YOUR INSTRUCTIONS
Once the line with "oboje ćete terati" is found in the entries below, print it and each following line exactly, stopping after the line with "Tọa lạc tại"; print nothing else.

MATERIAL PROVIDED
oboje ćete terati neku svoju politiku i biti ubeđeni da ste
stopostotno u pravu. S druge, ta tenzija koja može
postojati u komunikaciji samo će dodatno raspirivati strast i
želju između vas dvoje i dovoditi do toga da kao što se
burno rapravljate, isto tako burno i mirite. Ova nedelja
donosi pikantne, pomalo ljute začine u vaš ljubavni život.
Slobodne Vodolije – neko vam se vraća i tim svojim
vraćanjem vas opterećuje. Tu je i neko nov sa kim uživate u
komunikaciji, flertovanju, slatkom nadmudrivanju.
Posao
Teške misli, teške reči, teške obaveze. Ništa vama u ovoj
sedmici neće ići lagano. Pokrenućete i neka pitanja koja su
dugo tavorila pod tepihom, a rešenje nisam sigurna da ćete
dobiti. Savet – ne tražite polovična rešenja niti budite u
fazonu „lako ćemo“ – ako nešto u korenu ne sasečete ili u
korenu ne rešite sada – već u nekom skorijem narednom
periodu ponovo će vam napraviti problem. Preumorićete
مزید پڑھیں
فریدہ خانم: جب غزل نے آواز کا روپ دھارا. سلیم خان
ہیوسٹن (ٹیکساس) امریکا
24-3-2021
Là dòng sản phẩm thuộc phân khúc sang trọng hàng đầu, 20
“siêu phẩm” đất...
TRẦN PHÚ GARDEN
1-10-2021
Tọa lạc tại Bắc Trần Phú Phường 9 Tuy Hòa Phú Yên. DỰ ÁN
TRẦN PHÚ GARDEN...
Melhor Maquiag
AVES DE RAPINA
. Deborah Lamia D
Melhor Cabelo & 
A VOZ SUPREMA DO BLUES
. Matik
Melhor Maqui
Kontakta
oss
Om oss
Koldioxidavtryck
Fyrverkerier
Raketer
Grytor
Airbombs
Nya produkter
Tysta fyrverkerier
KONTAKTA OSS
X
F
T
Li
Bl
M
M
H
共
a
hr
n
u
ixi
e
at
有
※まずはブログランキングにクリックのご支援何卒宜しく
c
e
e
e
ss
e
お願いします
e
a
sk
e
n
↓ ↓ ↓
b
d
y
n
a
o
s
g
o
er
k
* * *
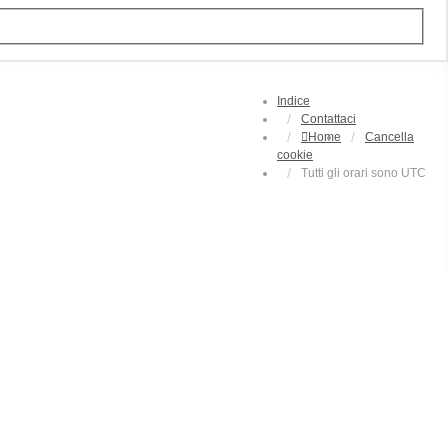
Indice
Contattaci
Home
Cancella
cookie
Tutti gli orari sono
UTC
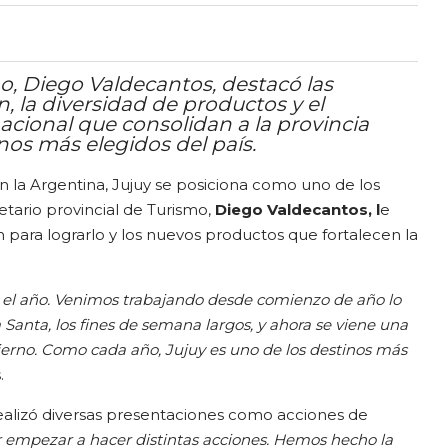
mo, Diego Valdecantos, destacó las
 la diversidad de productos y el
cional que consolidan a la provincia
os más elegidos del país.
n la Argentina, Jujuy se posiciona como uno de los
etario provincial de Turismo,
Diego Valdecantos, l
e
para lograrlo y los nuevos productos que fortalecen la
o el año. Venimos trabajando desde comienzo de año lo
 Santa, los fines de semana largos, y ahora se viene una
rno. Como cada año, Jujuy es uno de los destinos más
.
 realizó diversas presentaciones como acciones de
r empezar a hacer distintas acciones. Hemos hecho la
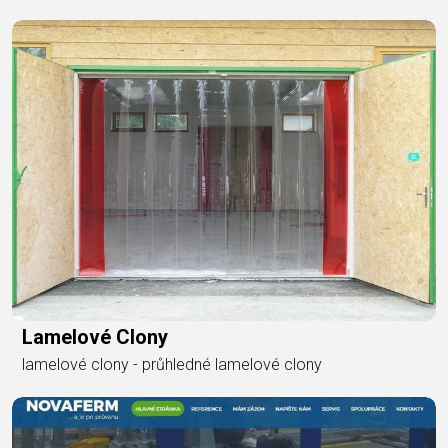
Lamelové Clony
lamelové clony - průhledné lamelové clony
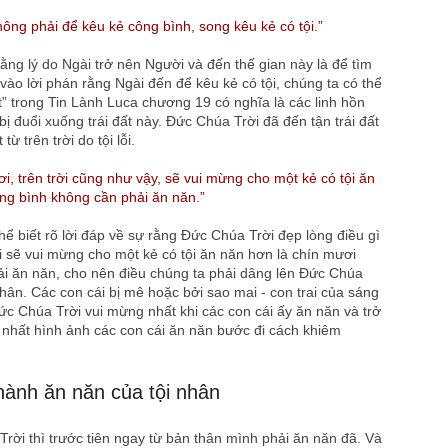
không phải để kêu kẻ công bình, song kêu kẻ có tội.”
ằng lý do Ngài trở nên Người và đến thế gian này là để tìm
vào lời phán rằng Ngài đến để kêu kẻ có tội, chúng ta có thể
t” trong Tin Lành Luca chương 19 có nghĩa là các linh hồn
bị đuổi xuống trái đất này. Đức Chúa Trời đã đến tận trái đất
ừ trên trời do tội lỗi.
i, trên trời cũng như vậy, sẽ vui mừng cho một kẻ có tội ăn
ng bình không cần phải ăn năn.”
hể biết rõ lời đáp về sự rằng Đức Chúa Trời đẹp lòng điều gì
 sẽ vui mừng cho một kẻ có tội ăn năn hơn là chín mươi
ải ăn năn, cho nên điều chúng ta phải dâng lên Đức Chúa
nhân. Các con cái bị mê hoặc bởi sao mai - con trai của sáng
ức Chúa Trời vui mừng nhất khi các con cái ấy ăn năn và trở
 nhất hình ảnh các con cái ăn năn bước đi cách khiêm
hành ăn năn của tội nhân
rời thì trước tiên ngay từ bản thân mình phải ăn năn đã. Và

SOLVED PROBLEM
oboje ćete terati neku svoju politiku i biti ubeđeni da ste
stopostotno u pravu. S druge, ta tenzija koja može
postojati u komunikaciji samo će dodatno raspirivati strast i
želju između vas dvoje i dovoditi do toga da kao što se
burno rapravljate, isto tako burno i mirite. Ova nedelja
donosi pikantne, pomalo ljute začine u vaš ljubavni život.
Slobodne Vodolije – neko vam se vraća i tim svojim
vraćanjem vas opterećuje. Tu je i neko nov sa kim uživate u
komunikaciji, flertovanju, slatkom nadmudrivanju.
Posao
Teške misli, teške reči, teške obaveze. Ništa vama u ovoj
sedmici neće ići lagano. Pokrenućete i neka pitanja koja su
dugo tavorila pod tepihom, a rešenje nisam sigurna da ćete
dobiti. Savet – ne tražite polovična rešenja niti budite u
fazonu „lako ćemo“ – ako nešto u korenu ne sasečete ili u
korenu ne rešite sada – već u nekom skorijem narednom
periodu ponovo će vam napraviti problem. Preumorićete
مزید پڑھیں
فریدہ خانم: جب غزل نے آواز کا روپ دھارا. سلیم خان
ہیوسٹن (ٹیکساس) امریکا
24-3-2021
Là dòng sản phẩm thuộc phân khúc sang trọng hàng đầu, 20
“siêu phẩm” đất...
TRẦN PHÚ GARDEN
1-10-2021
Tọa lạc tại Bắc Trần Phú Phường 9 Tuy Hòa Phú Yên. DỰ ÁN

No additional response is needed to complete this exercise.